70. Zendaya
Chapter 70
Zendaya
I suddenly want to rip the invisibility sigil from my forehead so they can see me.
Not yet, Cathal says, drawing my attention back to the clustered witches huddled over us.
Can you communicate with Lore?
Let me check. His fingers melt out of mine. Don't move.
I won't.
"What just sent Behati's body skittering?" Rosh's pitch is unsteady.
Kanti jumps to her feet and scuttles back so fast that she almost trips over her long white skirt that's streaked with blood. Hers? Antoni's? "Crow," she gasps.
"Didn't Lazarus plant the sword inside his heart?" Rosh whirls toward the embankment where the Faerie healer stands planted like a tree, his face as stark as the lightning-striated heavens.
I'm guessing I'm no longer invisible? Cathal murmurs.
No. Did his shapeshifting shorten the duration of my spell or is our watery environment to blame? I check my own body. Find that I'm still concealed.
"Hey, Lazarus, you fucking missed his heart!" Rosh's hair gleams as though shot through with the same molten gold that decorates her ears and neck and wrists. "Shit," she suddenly says, "Meriam's here."

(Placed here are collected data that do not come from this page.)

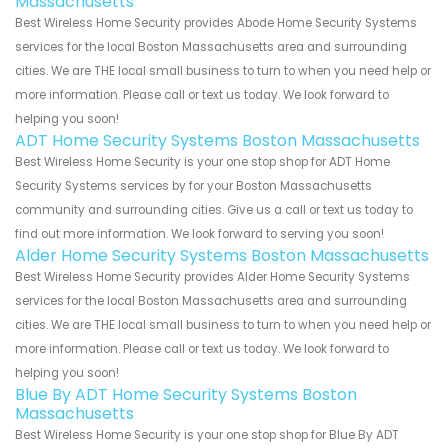
Massachusetts
Best Wireless Home Security provides Abode Home Security Systems
services for the local Boston Massachusetts area and surrounding
cities. We are THE local small business to turn to when you need help or
more information. Please call or text us today. We look forward to
helping you soon!
ADT Home Security Systems Boston Massachusetts
Best Wireless Home Security is your one stop shop for ADT Home
Security Systems services by for your Boston Massachusetts
community and surrounding cities. Give us a call or text us today to
find out more information. We look forward to serving you soon!
Alder Home Security Systems Boston Massachusetts
Best Wireless Home Security provides Alder Home Security Systems
services for the local Boston Massachusetts area and surrounding
cities. We are THE local small business to turn to when you need help or
more information. Please call or text us today. We look forward to
helping you soon!
Blue By ADT Home Security Systems Boston
Massachusetts
Best Wireless Home Security is your one stop shop for Blue By ADT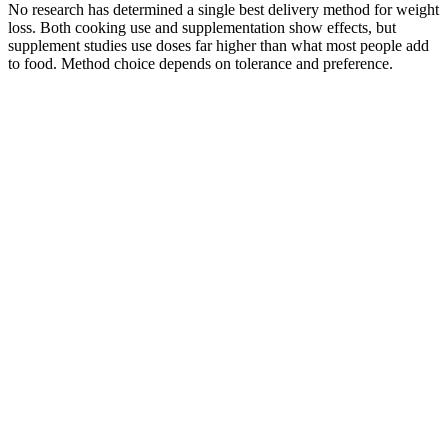
No research has determined a single best delivery method for weight
loss. Both cooking use and supplementation show effects, but
supplement studies use doses far higher than what most people add
to food. Method choice depends on tolerance and preference.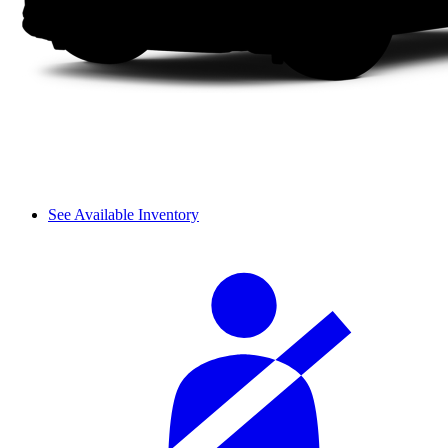
See Available Inventory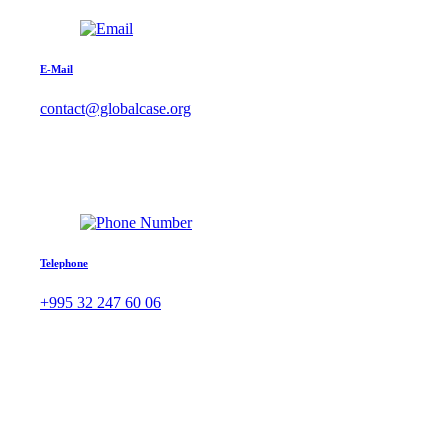
E-Mail
contact@globalcase.org
Telephone
+995 32 247 60 06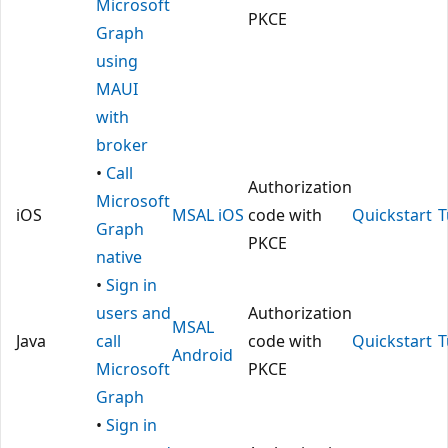
Microsoft
PKCE
Graph
using
MAUI
with
broker
•
Call
Authorization
Microsoft
iOS
MSAL iOS
code with
Quickstart
T
Graph
PKCE
native
•
Sign in
users and
Authorization
MSAL
Java
call
code with
Quickstart
T
Android
Microsoft
PKCE
Graph
•
Sign in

"They won't be able to carve through wards drawn by a hundred witches." Soorya gives them a little wave. "At least not for a while. Come, sisters, let's not tarry." She starts walking, the other two falling into step beside her. "Aori!"
Of course Aori's involved. Did Tamar also rejoin her old Akwale, or is she staying out of this conflict?
As Aori's familiar, hateful form comes into view just beside my ladder, Soorya asks, "Did you manage to penetrate the guest wing?"
I grit my teeth so hard my mandible squeaks.
"No, Asha warded it."
I love you, sweet Asha.
"Have the children lost consciousness? Were we right about the curse of the shifter monarch?" Kanti asks, just as hair that's too long to be Cathal's coils around my bicep.
I whirl to find it's Agrippina's. I stroke her cheek, then touch the base of her neck to make sure her heart beats. The exhale that drifts through my teeth is so powerful, it manages to relax my jaw.
All of a sudden, two hands shape my waist. I must go rigid, because Cathal murmurs, It's me, mo Sífair. Just me.
"I heard the boy's voice, so I don't think it applies to this new shifter breed." Aori's bright eyes tighten on Cathal. "Unless Daya's not knocked out?"
"The boat's hull was packed with Serpent poison." Kanti grabs onto my ladder and climbs. "Not to mention I started dosing the Amkhuti the second we got home in case you couldn't get the boat inside. There's no way she's conscious."
I glance over Cathal's shoulder at the red robe ballooning around the seer's child-sized body, picture her white cane again, the dead barracuda, the colorless coral. Pity plaits with my anger and my thirst for revenge. They used her just like they used me. I kick away from Cathal.
Where are you going? he asks.
I'm going to wake Behati, for I could use a little guidance to shatter these wards.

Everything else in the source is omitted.